• **Task description**
Please restate each entry that appears below word for word, without its pictures.

--- Dataset excerpts ---

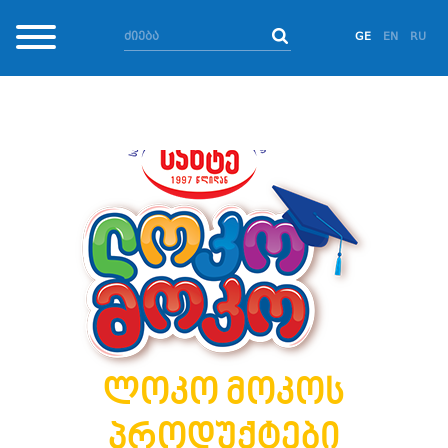
GE
EN
RU
ლოკო მოკოს
პროდუქტები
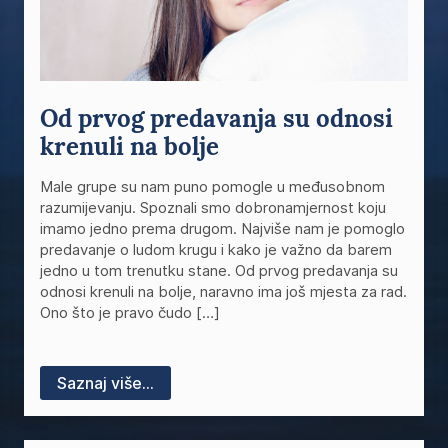
Od prvog predavanja su odnosi
krenuli na bolje
Male grupe su nam puno pomogle u međusobnom
razumijevanju. Spoznali smo dobronamjernost koju
imamo jedno prema drugom. Najviše nam je pomoglo
predavanje o ludom krugu i kako je važno da barem
jedno u tom trenutku stane. Od prvog predavanja su
odnosi krenuli na bolje, naravno ima još mjesta za rad.
Ono što je pravo čudo […]
Saznaj više...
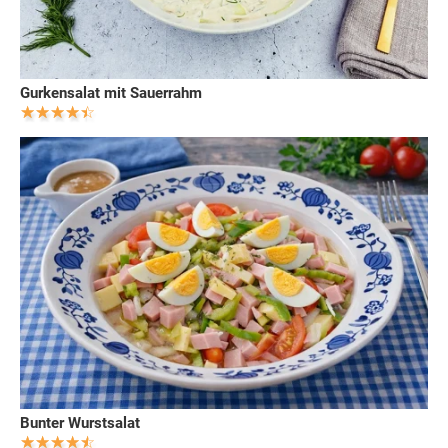
Gurkensalat mit Sauerrahm
Bunter Wurstsalat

---

• **Result of the exercise**
GE
EN
RU
ლოკო მოკოს
პროდუქტები
Od prvog predavanja su odnosi
krenuli na bolje
Male grupe su nam puno pomogle u međusobnom
razumijevanju. Spoznali smo dobronamjernost koju
imamo jedno prema drugom. Najviše nam je pomoglo
predavanje o ludom krugu i kako je važno da barem
jedno u tom trenutku stane. Od prvog predavanja su
odnosi krenuli na bolje, naravno ima još mjesta za rad.
Ono što je pravo čudo […]
Saznaj više...
Gurkensalat mit Sauerrahm
Bunter Wurstsalat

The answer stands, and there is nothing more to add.